■ **Task to complete**: If a line in the entries includes "instrument", show that line.

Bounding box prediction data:
▽
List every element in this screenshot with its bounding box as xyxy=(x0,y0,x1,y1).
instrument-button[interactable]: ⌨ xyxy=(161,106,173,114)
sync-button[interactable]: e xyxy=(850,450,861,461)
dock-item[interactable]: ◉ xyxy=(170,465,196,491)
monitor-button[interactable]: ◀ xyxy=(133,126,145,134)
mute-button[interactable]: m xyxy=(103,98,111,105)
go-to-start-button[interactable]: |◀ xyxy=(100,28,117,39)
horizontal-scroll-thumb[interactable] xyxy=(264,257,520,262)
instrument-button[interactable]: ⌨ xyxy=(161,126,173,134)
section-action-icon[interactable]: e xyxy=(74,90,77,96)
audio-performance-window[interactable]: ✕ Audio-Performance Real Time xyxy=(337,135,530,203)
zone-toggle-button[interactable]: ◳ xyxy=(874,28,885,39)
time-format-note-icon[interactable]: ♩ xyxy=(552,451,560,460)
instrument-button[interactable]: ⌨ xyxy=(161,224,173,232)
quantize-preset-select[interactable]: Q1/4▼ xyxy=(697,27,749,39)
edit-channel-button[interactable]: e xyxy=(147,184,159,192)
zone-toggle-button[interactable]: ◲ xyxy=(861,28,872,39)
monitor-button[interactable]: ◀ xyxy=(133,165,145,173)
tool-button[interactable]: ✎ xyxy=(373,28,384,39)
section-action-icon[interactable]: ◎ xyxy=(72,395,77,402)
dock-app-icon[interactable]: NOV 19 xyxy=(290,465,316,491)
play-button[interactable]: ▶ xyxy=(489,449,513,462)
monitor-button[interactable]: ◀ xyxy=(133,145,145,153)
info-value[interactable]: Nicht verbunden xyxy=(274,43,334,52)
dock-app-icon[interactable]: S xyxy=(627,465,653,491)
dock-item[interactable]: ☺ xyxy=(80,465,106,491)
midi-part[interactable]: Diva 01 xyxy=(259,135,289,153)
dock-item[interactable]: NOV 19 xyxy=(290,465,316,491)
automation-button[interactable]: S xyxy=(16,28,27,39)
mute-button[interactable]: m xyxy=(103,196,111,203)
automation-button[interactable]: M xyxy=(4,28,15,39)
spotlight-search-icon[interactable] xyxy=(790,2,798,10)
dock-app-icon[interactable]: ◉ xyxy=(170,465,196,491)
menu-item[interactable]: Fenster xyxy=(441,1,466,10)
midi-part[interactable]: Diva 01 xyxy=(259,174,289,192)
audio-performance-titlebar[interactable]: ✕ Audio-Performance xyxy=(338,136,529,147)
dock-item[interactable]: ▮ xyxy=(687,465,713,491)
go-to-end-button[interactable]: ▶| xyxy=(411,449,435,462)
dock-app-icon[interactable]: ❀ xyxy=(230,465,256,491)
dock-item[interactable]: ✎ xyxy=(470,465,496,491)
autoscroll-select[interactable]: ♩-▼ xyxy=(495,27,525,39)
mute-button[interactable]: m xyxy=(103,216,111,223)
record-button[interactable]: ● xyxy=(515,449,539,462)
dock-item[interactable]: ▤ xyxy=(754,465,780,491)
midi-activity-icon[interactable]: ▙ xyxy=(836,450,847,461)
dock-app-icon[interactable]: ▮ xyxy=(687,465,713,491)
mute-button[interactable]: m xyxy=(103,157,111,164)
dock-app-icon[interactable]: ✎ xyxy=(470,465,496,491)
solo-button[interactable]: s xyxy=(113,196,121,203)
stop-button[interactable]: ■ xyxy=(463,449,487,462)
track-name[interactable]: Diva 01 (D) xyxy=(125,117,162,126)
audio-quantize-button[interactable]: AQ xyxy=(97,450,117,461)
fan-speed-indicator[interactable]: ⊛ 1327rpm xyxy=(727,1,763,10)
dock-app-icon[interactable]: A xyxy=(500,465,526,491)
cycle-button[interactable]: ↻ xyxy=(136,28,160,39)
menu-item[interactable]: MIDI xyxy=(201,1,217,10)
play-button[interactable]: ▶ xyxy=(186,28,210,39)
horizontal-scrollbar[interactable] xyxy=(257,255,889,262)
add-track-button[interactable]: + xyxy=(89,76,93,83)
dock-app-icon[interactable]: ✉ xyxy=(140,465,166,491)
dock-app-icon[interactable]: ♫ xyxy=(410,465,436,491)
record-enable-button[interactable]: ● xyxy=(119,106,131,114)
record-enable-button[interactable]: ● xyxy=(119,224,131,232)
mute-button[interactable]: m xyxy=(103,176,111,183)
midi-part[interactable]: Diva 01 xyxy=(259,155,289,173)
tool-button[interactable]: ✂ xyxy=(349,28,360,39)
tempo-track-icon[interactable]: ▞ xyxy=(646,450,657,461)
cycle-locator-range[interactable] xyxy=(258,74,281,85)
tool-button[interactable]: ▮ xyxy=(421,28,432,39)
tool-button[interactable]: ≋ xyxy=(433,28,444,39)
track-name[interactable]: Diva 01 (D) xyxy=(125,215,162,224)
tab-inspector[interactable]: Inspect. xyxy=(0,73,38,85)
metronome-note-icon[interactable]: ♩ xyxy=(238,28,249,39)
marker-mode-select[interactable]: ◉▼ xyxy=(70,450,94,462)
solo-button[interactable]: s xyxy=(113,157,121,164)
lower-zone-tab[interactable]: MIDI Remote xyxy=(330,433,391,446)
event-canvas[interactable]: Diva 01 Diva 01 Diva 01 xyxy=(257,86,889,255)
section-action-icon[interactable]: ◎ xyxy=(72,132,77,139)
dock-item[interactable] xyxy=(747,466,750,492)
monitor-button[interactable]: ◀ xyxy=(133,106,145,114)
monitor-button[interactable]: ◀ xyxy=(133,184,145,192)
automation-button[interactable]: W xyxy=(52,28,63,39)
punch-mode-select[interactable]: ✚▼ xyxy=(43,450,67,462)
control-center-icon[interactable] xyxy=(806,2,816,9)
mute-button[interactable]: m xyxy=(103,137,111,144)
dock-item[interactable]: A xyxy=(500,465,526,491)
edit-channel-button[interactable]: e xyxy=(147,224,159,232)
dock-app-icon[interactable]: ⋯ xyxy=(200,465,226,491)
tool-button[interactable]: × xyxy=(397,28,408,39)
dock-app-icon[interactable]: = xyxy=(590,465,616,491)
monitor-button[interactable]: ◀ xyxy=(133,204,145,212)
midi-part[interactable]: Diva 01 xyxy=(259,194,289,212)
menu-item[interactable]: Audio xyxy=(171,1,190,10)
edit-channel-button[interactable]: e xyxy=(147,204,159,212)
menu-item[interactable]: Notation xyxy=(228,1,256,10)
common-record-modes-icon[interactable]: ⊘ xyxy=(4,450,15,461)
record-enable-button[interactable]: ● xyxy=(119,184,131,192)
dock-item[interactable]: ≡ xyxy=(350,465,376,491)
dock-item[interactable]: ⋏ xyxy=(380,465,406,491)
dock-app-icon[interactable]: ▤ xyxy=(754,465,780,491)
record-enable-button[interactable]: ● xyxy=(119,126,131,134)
△
■ **Solution**:
instrument-button[interactable]: ⌨ xyxy=(161,106,173,114)
instrument-button[interactable]: ⌨ xyxy=(161,126,173,134)
instrument-button[interactable]: ⌨ xyxy=(161,224,173,232)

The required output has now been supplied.